## EXERCISE
Quote exactly the lines spanning from the top of the data below to the line that contains "رئیس جمهور در", including both.

[Transcribed page contents]
Content starts

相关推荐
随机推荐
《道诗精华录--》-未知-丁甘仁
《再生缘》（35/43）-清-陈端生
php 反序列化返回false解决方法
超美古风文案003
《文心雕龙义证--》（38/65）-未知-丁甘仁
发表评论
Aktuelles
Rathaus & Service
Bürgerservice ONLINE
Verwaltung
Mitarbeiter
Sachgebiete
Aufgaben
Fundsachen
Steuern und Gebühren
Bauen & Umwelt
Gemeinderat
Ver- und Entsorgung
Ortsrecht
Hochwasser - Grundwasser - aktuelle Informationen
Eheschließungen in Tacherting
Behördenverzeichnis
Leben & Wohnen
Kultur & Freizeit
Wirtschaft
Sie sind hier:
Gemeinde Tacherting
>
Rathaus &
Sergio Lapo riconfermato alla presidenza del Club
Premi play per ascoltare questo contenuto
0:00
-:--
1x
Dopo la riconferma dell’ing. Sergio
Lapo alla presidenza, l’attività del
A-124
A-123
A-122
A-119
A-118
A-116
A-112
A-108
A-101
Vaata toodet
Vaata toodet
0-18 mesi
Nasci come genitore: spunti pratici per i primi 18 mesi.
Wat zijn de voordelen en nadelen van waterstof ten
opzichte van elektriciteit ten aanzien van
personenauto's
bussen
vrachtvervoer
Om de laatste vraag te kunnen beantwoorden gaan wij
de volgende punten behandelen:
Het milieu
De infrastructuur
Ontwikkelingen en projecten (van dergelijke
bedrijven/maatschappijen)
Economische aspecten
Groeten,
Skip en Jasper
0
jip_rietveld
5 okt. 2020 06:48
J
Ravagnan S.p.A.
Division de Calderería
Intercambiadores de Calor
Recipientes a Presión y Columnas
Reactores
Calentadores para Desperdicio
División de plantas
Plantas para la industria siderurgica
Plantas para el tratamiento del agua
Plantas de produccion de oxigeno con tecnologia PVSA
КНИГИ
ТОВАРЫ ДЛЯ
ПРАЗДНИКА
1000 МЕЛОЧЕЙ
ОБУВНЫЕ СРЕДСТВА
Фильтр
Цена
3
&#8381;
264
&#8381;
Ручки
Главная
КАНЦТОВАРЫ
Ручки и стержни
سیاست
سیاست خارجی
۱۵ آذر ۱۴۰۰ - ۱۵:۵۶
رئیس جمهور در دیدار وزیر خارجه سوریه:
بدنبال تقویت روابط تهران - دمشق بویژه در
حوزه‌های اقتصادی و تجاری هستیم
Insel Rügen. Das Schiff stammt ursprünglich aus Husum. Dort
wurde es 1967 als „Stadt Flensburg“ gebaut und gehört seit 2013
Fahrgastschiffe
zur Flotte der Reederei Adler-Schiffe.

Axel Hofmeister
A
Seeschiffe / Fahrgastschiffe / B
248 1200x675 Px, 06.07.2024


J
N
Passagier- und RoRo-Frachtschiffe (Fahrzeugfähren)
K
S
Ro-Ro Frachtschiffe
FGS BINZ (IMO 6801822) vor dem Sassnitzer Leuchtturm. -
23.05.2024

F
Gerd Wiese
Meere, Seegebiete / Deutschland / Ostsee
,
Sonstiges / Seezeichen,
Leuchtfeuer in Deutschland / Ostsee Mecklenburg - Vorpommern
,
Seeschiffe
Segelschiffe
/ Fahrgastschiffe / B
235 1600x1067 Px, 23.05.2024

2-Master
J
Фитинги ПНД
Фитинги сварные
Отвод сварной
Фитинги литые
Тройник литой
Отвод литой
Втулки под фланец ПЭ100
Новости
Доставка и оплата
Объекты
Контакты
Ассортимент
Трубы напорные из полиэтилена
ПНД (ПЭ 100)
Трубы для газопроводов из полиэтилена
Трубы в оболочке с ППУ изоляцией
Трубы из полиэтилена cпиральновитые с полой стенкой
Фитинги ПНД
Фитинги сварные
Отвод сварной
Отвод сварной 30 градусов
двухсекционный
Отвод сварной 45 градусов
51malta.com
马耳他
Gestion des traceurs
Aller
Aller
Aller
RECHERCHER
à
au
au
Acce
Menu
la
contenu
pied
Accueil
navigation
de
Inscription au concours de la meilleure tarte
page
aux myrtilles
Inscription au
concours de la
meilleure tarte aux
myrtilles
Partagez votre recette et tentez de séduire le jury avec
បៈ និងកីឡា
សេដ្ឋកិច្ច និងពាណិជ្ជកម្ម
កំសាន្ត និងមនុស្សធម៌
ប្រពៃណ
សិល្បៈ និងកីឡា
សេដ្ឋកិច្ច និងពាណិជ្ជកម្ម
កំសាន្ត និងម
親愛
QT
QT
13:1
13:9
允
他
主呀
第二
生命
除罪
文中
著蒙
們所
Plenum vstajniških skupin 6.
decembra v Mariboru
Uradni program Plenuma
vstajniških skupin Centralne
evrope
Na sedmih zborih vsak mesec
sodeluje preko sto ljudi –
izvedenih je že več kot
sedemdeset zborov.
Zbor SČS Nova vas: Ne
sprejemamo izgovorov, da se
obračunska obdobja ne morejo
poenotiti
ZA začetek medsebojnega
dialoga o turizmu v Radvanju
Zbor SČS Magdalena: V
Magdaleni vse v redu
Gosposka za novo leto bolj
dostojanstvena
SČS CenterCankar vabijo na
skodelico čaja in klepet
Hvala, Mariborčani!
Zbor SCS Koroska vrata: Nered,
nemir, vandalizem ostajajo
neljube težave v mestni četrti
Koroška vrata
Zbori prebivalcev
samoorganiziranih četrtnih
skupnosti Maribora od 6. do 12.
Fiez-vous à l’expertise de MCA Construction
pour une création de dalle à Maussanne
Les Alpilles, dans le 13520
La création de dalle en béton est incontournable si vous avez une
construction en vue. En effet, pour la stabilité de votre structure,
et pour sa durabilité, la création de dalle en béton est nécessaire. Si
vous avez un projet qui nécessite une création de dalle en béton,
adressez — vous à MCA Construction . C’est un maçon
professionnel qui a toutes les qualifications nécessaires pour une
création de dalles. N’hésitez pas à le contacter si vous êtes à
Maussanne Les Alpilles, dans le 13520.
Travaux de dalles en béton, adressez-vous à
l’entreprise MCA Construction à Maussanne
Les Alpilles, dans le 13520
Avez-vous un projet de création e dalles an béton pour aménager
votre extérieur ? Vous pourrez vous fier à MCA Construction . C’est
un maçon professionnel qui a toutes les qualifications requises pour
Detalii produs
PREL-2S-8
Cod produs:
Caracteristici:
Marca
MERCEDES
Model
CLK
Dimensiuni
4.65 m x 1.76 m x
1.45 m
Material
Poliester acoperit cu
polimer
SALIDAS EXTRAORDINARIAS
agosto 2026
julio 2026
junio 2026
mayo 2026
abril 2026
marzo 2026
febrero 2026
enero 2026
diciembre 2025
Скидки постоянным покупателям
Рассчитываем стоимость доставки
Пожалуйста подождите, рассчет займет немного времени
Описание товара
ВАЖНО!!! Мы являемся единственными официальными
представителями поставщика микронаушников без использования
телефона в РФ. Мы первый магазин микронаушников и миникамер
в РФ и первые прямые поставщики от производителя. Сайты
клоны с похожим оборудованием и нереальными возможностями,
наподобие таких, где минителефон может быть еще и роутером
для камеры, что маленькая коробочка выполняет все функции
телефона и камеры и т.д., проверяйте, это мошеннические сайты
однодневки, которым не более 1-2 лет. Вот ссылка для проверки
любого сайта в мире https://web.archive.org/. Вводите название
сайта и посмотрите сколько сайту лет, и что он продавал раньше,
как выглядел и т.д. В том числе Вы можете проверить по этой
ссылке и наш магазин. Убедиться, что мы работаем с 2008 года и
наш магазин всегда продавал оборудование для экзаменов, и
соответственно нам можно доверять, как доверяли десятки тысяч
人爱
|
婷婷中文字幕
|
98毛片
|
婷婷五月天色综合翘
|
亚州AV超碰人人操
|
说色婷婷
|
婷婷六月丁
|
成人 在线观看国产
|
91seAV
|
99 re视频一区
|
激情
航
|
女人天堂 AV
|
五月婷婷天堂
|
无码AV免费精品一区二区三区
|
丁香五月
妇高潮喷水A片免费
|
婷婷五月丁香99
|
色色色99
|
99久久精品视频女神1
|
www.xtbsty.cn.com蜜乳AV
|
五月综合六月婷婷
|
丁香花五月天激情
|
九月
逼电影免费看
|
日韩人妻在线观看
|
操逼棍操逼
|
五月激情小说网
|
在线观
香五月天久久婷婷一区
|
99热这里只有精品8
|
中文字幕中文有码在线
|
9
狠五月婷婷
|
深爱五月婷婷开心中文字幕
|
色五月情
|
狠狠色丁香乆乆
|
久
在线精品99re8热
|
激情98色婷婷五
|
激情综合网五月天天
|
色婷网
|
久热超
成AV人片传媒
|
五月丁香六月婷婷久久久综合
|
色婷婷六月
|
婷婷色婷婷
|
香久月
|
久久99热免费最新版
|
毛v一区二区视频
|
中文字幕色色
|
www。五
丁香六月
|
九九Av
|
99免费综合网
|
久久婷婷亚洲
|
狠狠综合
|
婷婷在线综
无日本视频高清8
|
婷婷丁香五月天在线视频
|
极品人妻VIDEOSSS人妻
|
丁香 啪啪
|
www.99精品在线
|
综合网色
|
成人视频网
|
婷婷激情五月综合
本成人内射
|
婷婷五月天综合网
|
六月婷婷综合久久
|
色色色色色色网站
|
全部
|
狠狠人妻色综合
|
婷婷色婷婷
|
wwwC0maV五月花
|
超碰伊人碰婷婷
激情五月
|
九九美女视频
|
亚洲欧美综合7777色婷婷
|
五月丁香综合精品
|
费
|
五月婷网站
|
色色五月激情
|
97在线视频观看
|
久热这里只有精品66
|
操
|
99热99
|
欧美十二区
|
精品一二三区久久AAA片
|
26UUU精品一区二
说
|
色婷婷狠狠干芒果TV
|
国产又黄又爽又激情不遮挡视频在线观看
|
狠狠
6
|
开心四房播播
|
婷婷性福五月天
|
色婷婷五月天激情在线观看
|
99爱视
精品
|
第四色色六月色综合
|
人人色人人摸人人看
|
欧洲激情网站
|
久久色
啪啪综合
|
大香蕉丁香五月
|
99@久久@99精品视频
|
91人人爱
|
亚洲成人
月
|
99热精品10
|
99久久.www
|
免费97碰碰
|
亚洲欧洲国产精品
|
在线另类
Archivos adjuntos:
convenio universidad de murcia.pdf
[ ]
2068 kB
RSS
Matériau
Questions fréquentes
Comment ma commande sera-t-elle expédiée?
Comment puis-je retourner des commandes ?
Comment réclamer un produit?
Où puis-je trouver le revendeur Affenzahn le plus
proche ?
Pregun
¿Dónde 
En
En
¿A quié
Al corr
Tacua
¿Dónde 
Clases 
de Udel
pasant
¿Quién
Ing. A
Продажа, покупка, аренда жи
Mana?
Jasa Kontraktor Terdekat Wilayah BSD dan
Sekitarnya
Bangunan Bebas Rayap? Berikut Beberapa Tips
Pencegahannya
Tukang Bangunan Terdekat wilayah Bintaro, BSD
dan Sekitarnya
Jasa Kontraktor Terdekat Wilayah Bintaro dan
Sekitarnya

Content ends

## WRITTEN SOLUTION
相关推荐
随机推荐
《道诗精华录--》-未知-丁甘仁
《再生缘》（35/43）-清-陈端生
php 反序列化返回false解决方法
超美古风文案003
《文心雕龙义证--》（38/65）-未知-丁甘仁
发表评论
Aktuelles
Rathaus & Service
Bürgerservice ONLINE
Verwaltung
Mitarbeiter
Sachgebiete
Aufgaben
Fundsachen
Steuern und Gebühren
Bauen & Umwelt
Gemeinderat
Ver- und Entsorgung
Ortsrecht
Hochwasser - Grundwasser - aktuelle Informationen
Eheschließungen in Tacherting
Behördenverzeichnis
Leben & Wohnen
Kultur & Freizeit
Wirtschaft
Sie sind hier:
Gemeinde Tacherting
>
Rathaus &
Sergio Lapo riconfermato alla presidenza del Club
Premi play per ascoltare questo contenuto
0:00
-:--
1x
Dopo la riconferma dell’ing. Sergio
Lapo alla presidenza, l’attività del
A-124
A-123
A-122
A-119
A-118
A-116
A-112
A-108
A-101
Vaata toodet
Vaata toodet
0-18 mesi
Nasci come genitore: spunti pratici per i primi 18 mesi.
Wat zijn de voordelen en nadelen van waterstof ten
opzichte van elektriciteit ten aanzien van
personenauto's
bussen
vrachtvervoer
Om de laatste vraag te kunnen beantwoorden gaan wij
de volgende punten behandelen:
Het milieu
De infrastructuur
Ontwikkelingen en projecten (van dergelijke
bedrijven/maatschappijen)
Economische aspecten
Groeten,
Skip en Jasper
0
jip_rietveld
5 okt. 2020 06:48
J
Ravagnan S.p.A.
Division de Calderería
Intercambiadores de Calor
Recipientes a Presión y Columnas
Reactores
Calentadores para Desperdicio
División de plantas
Plantas para la industria siderurgica
Plantas para el tratamiento del agua
Plantas de produccion de oxigeno con tecnologia PVSA
КНИГИ
ТОВАРЫ ДЛЯ
ПРАЗДНИКА
1000 МЕЛОЧЕЙ
ОБУВНЫЕ СРЕДСТВА
Фильтр
Цена
3
&#8381;
264
&#8381;
Ручки
Главная
КАНЦТОВАРЫ
Ручки и стержни
سیاست
سیاست خارجی
۱۵ آذر ۱۴۰۰ - ۱۵:۵۶
رئیس جمهور در دیدار وزیر خارجه سوریه:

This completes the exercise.